Schwäbische Zeitung: Leitartikel zu Flüchtlingen - Die Kirche wird zum Vorreiter
Geschrieben am 20-12-2013 |
Ravensburg (ots) - Als aus Jorge Mario Bergoglio im März diesen
Jahres Papst Franziskus wurde, reagierte die Welt nicht mit
ungeteilter Begeisterung. Vor allem seine Rolle als Leiter des
Jesuitenordens während der argentinischen Militärdiktatur führte zu
manchem Argwohn gegenüber dem neuen Oberhaupt der katholischen
Kirche. Diese kritische Distanz legte sich aber schnell, denn der
neue Papst überzeugte viele Menschen mit seiner Demut, seiner Kritik
an der kirchlichen Selbstbezogenheit, seinem Werben für eine Kirche
der Armen. Im September verblüffte Franziskus erneut, als er
verlangte, Ordensgemeinschaften sollten ihre leer stehenden Klöster
für Flüchtlinge öffnen. Doch der neue Papst war nicht der einzige
Kirchenmann, der in jüngster Zeit überraschte.

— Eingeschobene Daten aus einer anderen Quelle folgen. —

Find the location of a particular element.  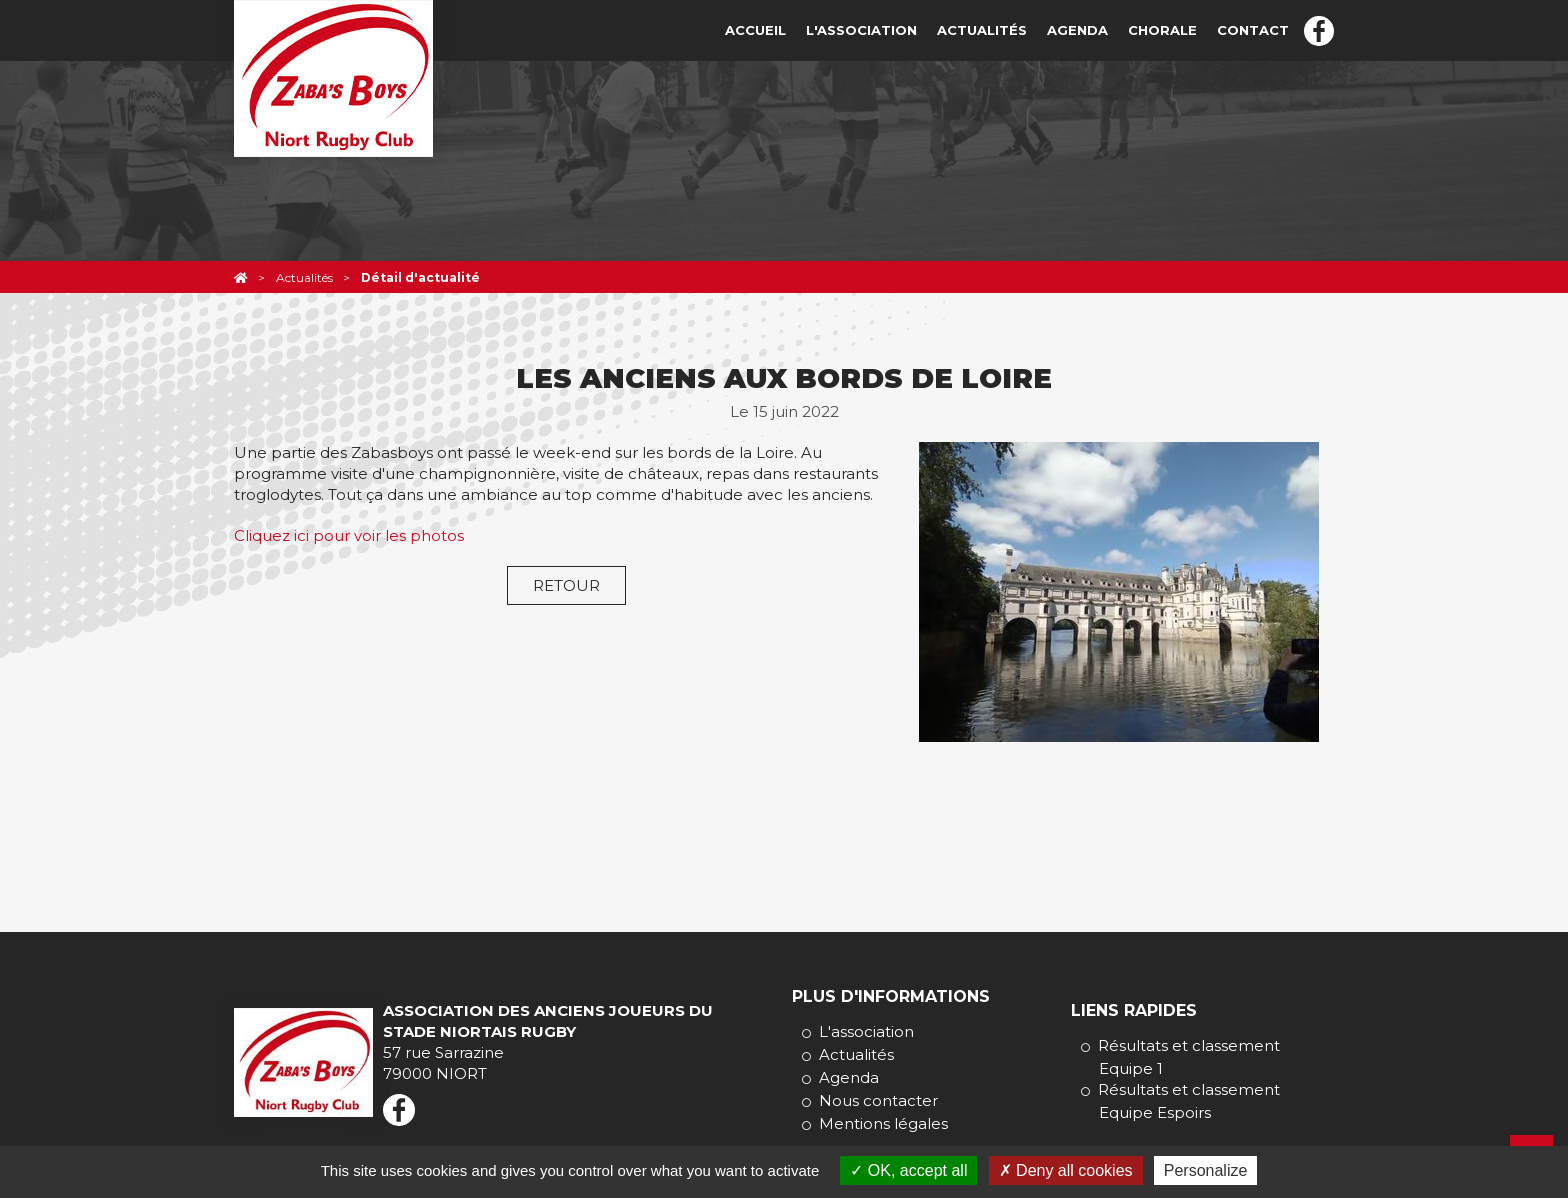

Denn nur einen Monat später griff der Bischof der Diözese
Rottenburg-Stuttgart, Gebhard Fürst, Franziskus' Gedanken auf und
schlug vor, die leeren Räume des früheren Benediktinerklosters im
oberschwäbischen Weingarten als Obdach für Flüchtlinge zur Verfügung
zu stellen. Und jetzt, wenige Wochen später, ist die Realisierung
dieser Idee schon beschlossene Sache. In einem atemberaubenden Tempo,
bedenkt man, wie lange Asylverfahren oder behördliches Handeln sich
mitunter hinziehen.
Das, was in Weingarten passiert, ist ein starkes Signal. Nicht der
Staat, sondern die Kirche hat mit unkonventionellem Handeln die
Flüchtlingspolitik ein Stück nach vorne gebracht. Sie hat nicht Geld
für neue Asylcontainer am Stadtrand gespendet, sondern ihr Haus
angeboten, das mehr ist als nur eine Herberge. Sie hat sich gegen
Bedenkenträger durchgesetzt und ihre Partner, seien es Land,
Landkreis oder Kommune, mitgezogen.
Noch viel wichtiger aber ist: Die Kirche ermuntert durch ihren
Einsatz in Weingarten auch andere Menschen und Gemeinden an anderen
Orten, dem Elend der Flüchtlinge nicht mehr tatenlos zuzusehen.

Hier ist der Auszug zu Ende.